“What tips would you give to someone wanting to avoid GMOs?” That query, which preceded my post last week on the Food, Inc. Facebook page, sparked loads of comments—and awesome advice—from readers. A few of you mentioned farmers markets or the benefits of knowing who grows your food.
Given that farmers markets everywhere are swinging into high gear, I thought it made sense to write up a “Farmers Markets 101” guide as well as some ideas about what to do with all the fabulous stuff you buy.
Location, location. Today there are more than 7,200 farmers markets in all 50 states, and many remain open year-round. Thanks to the USDA (and our tax dollars), you can find a market near you based on product availability, zip code, or even nutrition assistance programs such as SNAP, WIC, or the Senior Farmers Market Nutrition Program. RealTime Farms, Localharvest.org, and Locavorenetwork.com are great sources as well.
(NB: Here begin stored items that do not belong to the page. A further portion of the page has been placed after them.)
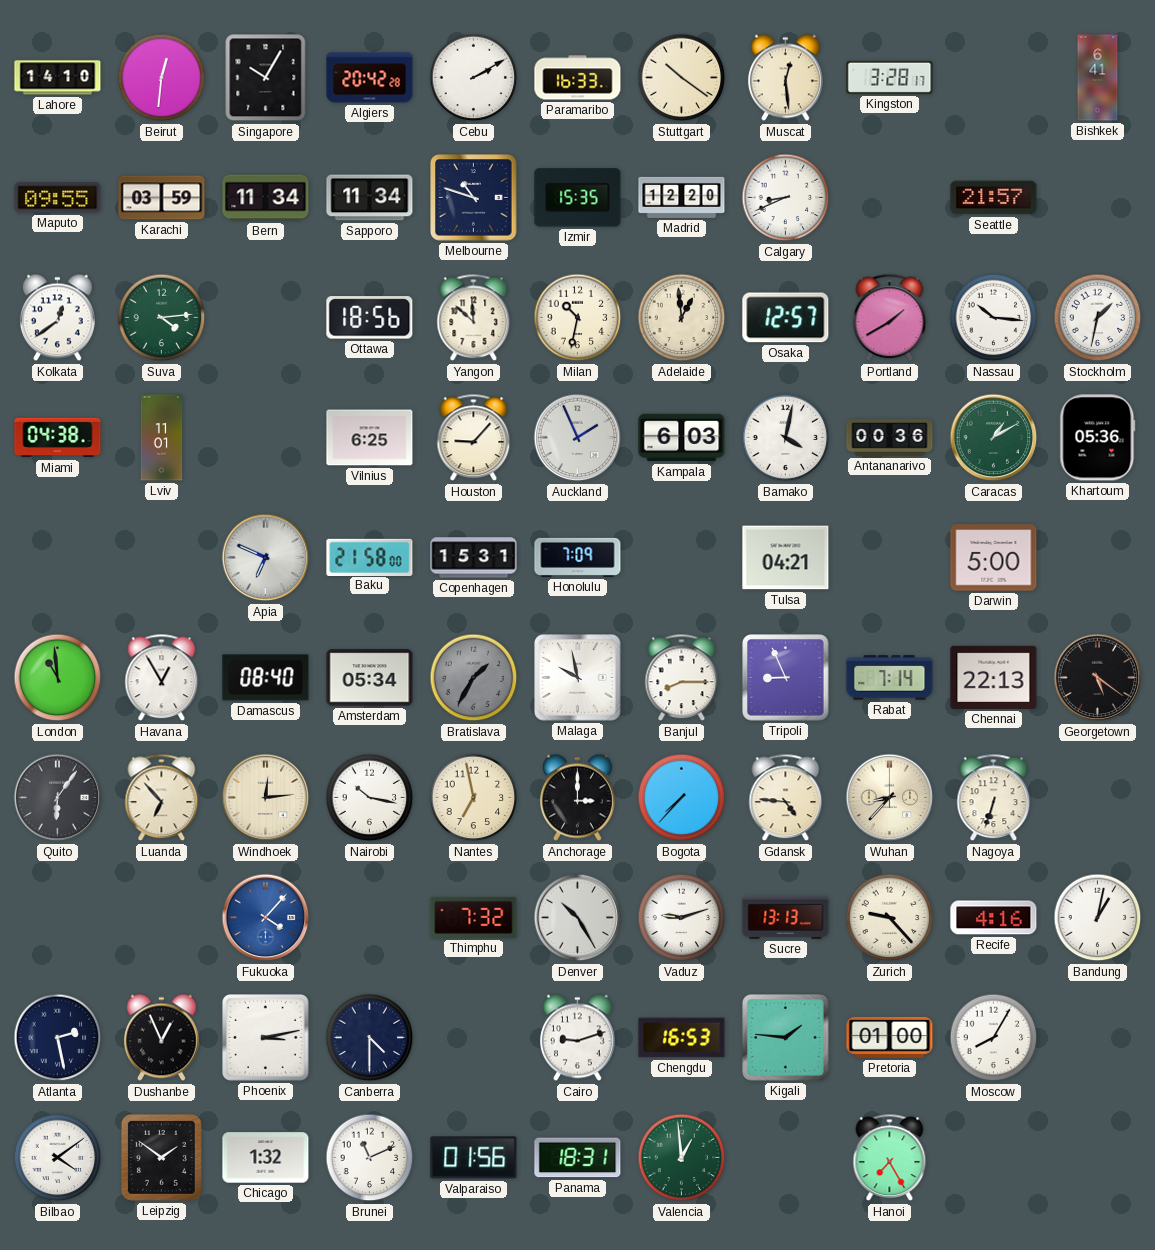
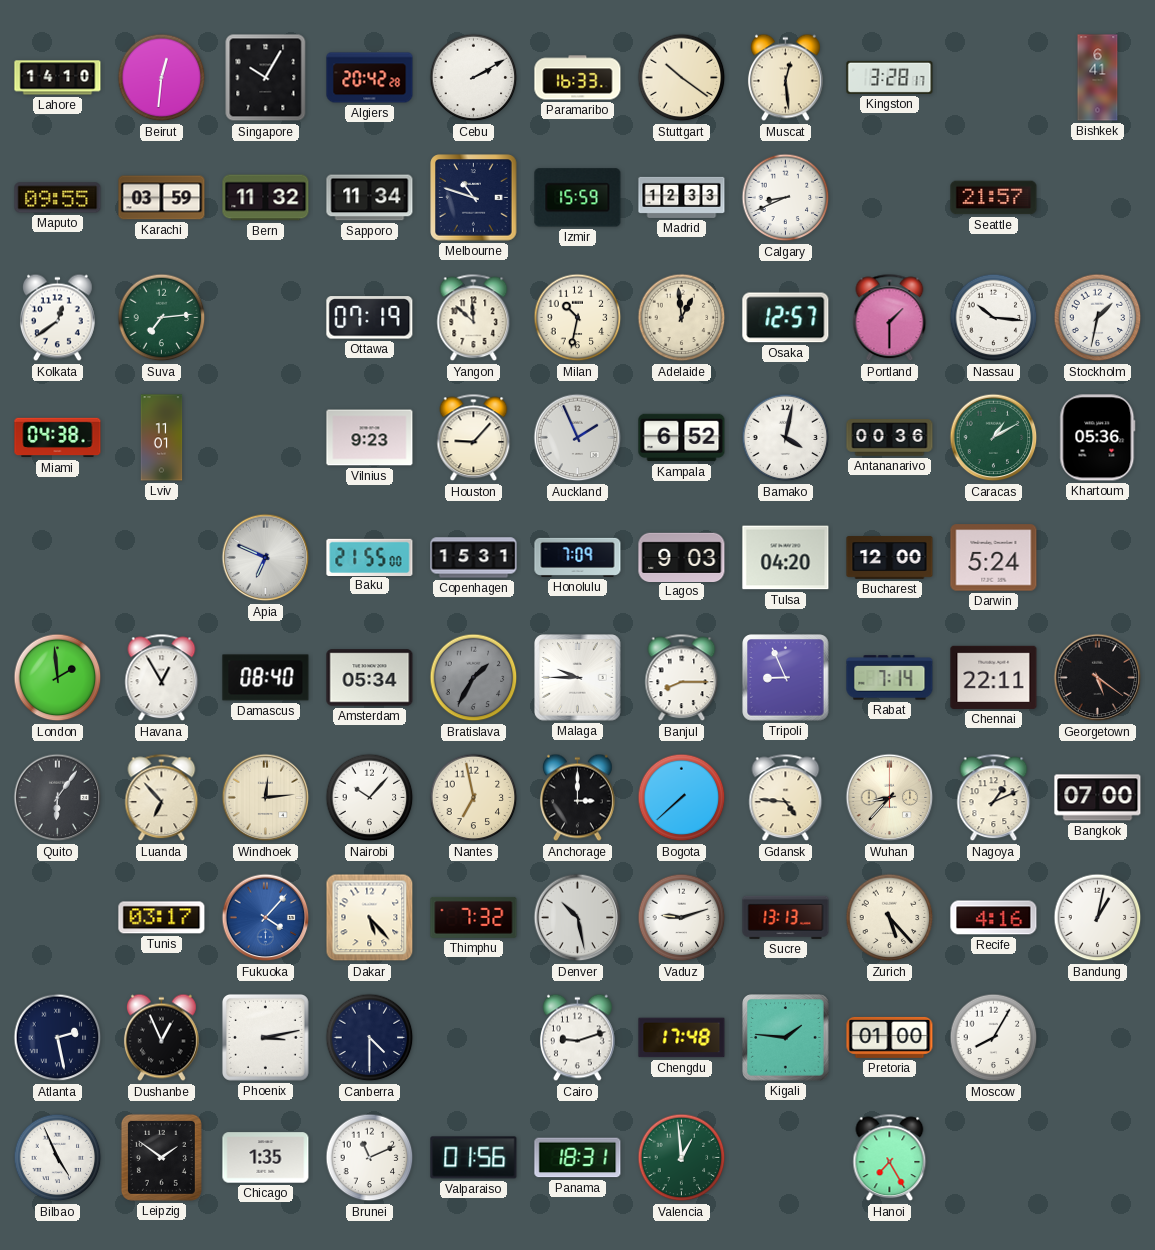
Bern: 11:34 -> 11:32
Izmir: 15:35 -> 15:59
Madrid: 12:20 -> 12:33
Suva: 4:14 -> 7:14
Ottawa: 18:56 -> 07:19
Portland: 1:40 -> 1:30
Vilnius: 6:25 -> 9:23
Kampala: 6:03 -> 6:52
Baku: 21:58 -> 21:55
Lagos: none -> 9:03
Tulsa: 04:21 -> 04:20
Bucharest: none -> 12:00
Darwin: 5:00 -> 5:24
London: 10:59 -> 1:59
Malaga: 9:58 -> 9:45
Chennai: 22:13 -> 22:11
Nairobi: 10:17 -> 10:07
Bogota: 7:37 -> 7:38
Nagoya: 6:33 -> 1:11
Bangkok: none -> 07:00
Tunis: none -> 03:17
Dakar: none -> 5:23
Denver: 10:25 -> 10:28
Zurich: 9:23 -> 5:23
Chengdu: 16:53 -> 17:48
Bilbao: 4:09 -> 4:56
Chicago: 1:32 -> 1:35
Lotsa bang for the buck. The prices at farmers markets are usually equal to or lower than those at the supermarket, even for organic produce. As TakePart’s Barry Estabrook wrote last year at his own Politics of the Plate site, “It’s getting harder and harder to be an elitist these days.” And practicing household economy goes beyond the wallet. Just-picked produce is nutrient-dense, and it lasts longer in the refrigerator. Simply having it at the ready makes cooking healthful meals more convenient. You’ll be surprised at how less frequently you order takeout when you have a fridge full of vibrant-looking food that makes you want to cook
Be prepared. I’m usually only shopping for two, so a collapsible rolling cart is more trouble than it’s worth. I opt instead for the cross-training approach—a couple of market baskets or tote bags. In the summer, I also take a smaller, flat-bottomed basket with firm (uncrushable) sides for fragile berries, stone fruit, tomatoes, and eggs. Plenty of smaller, reusable plastic bags come in handy, as does an insulated bag for anything that must be kept cold. Lastly, take a little more cash than you think you’ll need (you’ll be tempted by something that’s not on your shopping list, I promise), and small bills are greatly appreciated by purveyors.
The organic thing. If a small-scale producer has jumped through the (expensive, time-consuming) hoops required for organic certification, you better believe that information will be displayed with pride. As I mentioned last week, some farmers aren’t certified organic, but follow—or go beyond—USDA organic protocols. If they don’t, and buying organic is a top priority for you, then ask them why they aren’t certified or what their crops are sprayed with. To help put that information in perspective, check out What’s On My Food? as well as the Environmental Working Group’s Dirty Dozen and Clean 15 shopping guides to pesticides in produce.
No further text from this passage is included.